Below is a listing. Quote from it, exactly, the lines from the one containing "workforce in Texas" down to the one containing "access, especially in", both ends included, and nothing else.

*EXTRACTED ENTRIES*.

════════════════

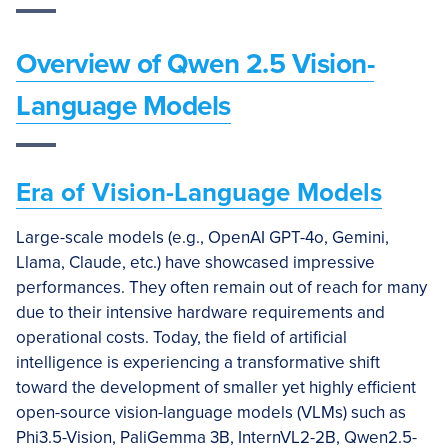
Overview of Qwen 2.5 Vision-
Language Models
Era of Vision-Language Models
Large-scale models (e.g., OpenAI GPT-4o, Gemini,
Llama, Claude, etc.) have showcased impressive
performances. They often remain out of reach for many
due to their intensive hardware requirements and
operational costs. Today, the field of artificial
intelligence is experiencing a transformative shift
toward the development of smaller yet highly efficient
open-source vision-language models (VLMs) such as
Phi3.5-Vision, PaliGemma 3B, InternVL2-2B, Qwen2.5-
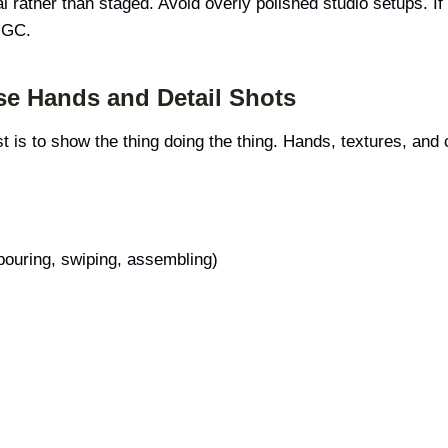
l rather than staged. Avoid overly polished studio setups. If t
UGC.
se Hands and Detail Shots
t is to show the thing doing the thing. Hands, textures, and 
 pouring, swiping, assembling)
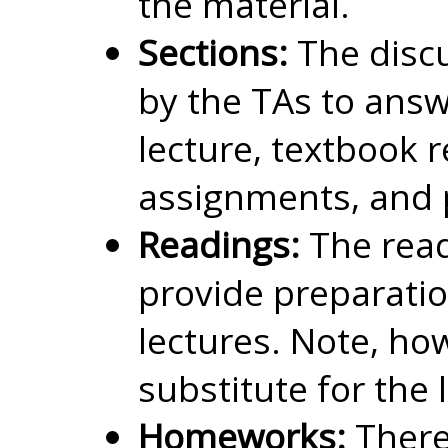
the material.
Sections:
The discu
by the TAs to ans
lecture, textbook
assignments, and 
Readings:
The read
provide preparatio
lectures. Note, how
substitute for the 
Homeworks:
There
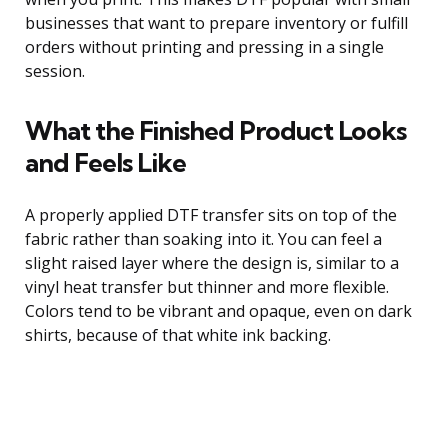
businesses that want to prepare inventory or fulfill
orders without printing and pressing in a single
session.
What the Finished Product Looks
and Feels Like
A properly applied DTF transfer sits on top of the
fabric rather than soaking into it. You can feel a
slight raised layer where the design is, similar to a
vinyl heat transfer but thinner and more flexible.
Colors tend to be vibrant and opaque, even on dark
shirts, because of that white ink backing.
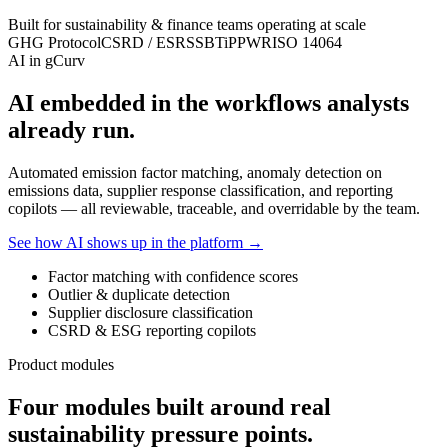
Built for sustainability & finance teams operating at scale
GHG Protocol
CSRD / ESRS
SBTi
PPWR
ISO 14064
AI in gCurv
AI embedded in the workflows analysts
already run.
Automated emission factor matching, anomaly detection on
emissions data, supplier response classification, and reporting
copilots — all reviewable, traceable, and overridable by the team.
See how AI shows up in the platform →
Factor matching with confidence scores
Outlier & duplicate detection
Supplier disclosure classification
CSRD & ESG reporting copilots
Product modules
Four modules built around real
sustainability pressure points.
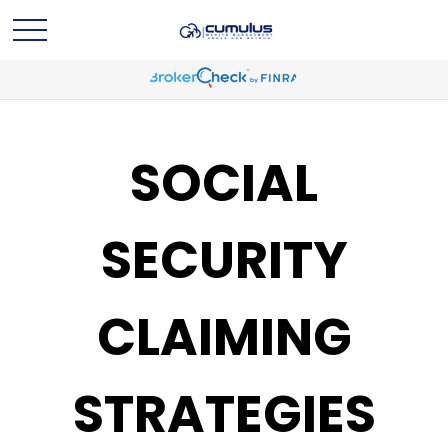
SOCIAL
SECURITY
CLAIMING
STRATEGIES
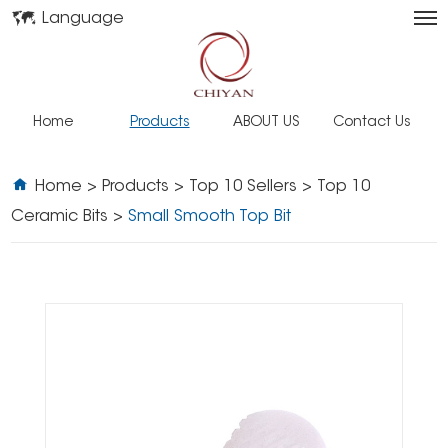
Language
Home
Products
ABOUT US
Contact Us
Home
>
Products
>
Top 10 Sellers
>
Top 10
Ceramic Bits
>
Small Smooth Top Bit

════════════════

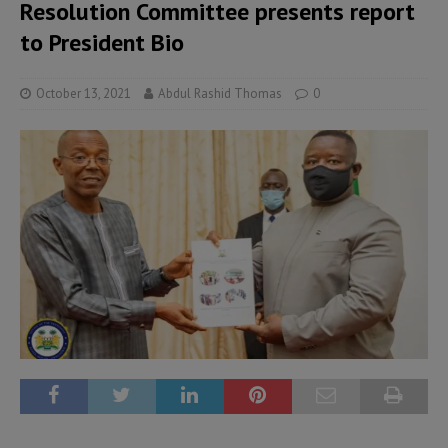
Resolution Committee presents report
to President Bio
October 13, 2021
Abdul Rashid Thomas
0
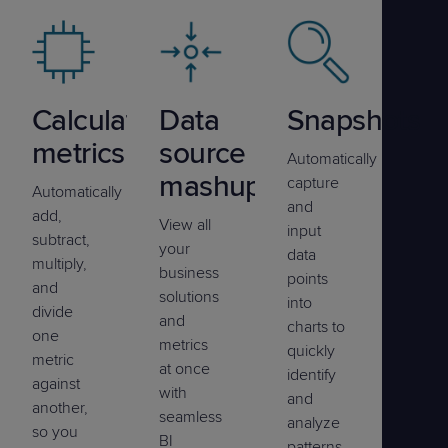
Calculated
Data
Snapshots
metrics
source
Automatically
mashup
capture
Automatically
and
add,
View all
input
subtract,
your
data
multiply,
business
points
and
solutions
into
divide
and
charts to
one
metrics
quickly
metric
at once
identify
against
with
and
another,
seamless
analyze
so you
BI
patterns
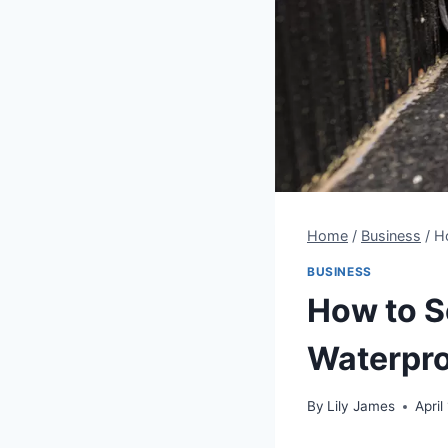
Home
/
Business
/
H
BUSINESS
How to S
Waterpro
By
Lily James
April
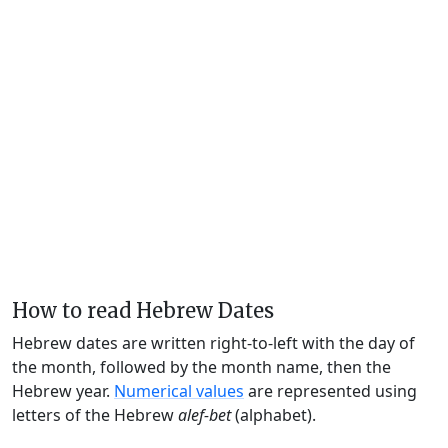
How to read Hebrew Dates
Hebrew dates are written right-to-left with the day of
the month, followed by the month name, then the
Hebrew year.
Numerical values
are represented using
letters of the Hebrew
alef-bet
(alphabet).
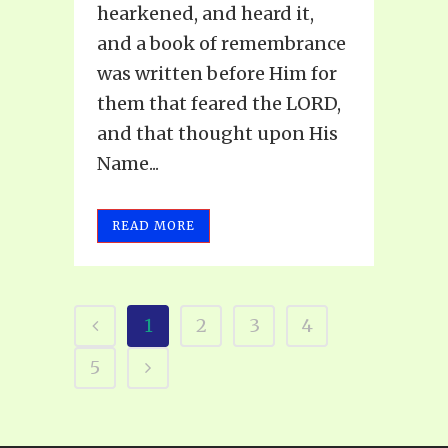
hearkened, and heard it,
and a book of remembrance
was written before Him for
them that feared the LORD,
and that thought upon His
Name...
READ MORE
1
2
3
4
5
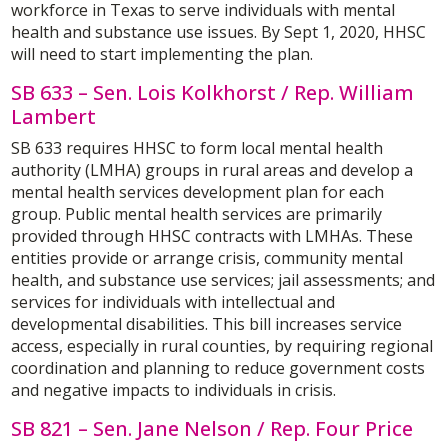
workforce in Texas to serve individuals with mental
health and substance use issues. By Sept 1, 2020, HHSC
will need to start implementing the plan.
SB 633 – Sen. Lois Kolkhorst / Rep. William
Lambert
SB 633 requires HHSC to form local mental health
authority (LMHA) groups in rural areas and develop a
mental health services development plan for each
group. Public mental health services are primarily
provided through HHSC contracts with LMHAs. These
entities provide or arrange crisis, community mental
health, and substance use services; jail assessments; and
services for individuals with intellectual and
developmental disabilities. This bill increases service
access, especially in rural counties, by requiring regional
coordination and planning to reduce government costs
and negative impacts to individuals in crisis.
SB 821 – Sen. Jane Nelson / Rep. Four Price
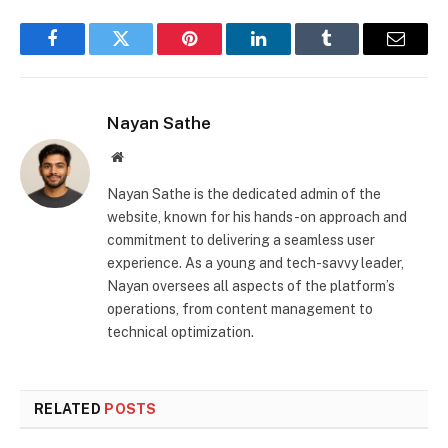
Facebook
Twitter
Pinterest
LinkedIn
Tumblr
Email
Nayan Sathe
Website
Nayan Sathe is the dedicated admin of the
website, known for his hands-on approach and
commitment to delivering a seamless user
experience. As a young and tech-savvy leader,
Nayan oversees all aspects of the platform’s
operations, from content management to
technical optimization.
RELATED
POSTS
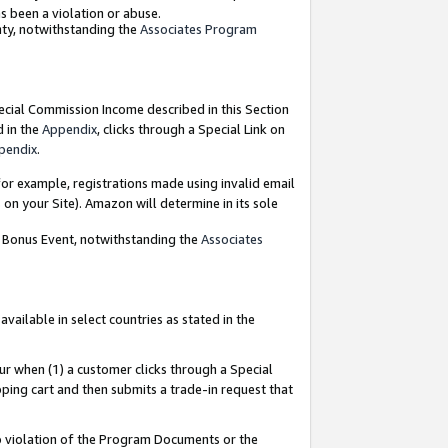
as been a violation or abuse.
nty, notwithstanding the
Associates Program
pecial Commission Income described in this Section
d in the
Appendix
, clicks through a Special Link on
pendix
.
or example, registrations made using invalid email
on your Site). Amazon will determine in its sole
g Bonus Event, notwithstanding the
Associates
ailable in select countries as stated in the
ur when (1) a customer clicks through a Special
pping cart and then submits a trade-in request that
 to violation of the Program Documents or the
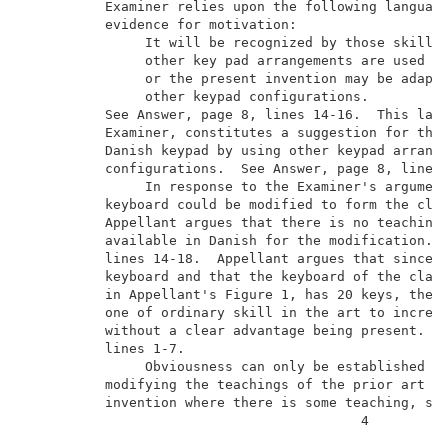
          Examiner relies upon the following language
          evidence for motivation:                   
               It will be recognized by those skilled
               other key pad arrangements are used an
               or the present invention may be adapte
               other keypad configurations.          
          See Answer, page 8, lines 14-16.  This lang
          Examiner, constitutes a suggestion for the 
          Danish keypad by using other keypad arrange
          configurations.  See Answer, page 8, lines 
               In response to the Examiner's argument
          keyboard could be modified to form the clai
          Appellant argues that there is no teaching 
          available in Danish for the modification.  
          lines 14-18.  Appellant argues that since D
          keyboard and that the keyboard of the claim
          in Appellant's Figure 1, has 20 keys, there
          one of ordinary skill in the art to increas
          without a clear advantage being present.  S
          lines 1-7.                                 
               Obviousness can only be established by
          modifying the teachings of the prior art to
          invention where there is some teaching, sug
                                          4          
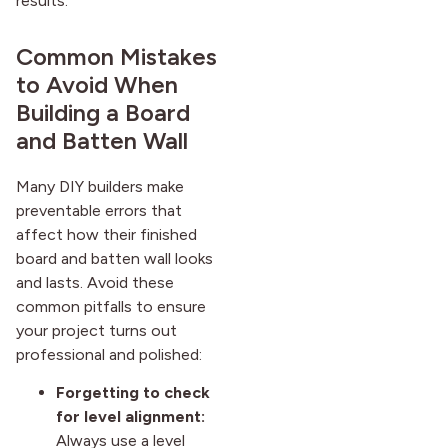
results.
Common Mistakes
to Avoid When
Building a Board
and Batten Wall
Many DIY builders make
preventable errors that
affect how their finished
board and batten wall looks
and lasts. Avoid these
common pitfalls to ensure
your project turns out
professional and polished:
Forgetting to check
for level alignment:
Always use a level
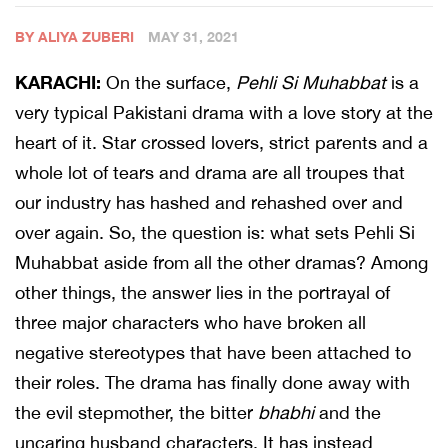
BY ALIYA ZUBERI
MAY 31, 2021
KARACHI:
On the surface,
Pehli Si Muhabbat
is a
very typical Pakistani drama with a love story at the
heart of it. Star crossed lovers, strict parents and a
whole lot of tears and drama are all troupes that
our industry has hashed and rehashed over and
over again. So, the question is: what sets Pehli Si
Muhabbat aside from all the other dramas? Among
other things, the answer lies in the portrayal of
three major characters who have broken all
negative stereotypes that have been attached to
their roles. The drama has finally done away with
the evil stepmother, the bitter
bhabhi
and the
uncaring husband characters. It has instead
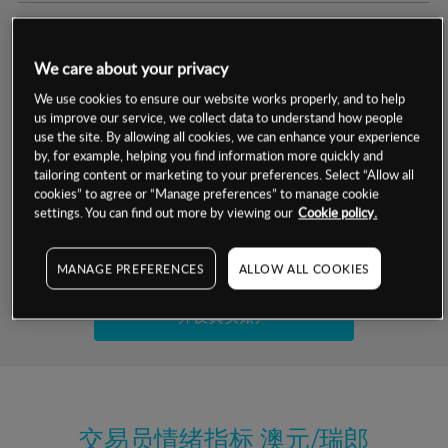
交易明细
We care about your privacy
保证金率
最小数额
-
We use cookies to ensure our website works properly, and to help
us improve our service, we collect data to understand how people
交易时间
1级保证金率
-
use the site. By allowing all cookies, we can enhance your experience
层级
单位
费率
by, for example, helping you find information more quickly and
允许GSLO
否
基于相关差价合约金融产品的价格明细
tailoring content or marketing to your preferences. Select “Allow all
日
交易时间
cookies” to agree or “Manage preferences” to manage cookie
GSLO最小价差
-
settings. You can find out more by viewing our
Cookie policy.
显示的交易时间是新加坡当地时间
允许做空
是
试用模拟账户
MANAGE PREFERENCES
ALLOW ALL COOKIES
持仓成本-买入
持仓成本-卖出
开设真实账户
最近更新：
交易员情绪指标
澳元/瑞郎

════════════════

*WRITTEN REPLY*.
workforce in Texas to serve individuals with mental
health and substance use issues. By Sept 1, 2020, HHSC
will need to start implementing the plan.
SB 633 – Sen. Lois Kolkhorst / Rep. William
Lambert
SB 633 requires HHSC to form local mental health
authority (LMHA) groups in rural areas and develop a
mental health services development plan for each
group. Public mental health services are primarily
provided through HHSC contracts with LMHAs. These
entities provide or arrange crisis, community mental
health, and substance use services; jail assessments; and
services for individuals with intellectual and
developmental disabilities. This bill increases service
access, especially in rural counties, by requiring regional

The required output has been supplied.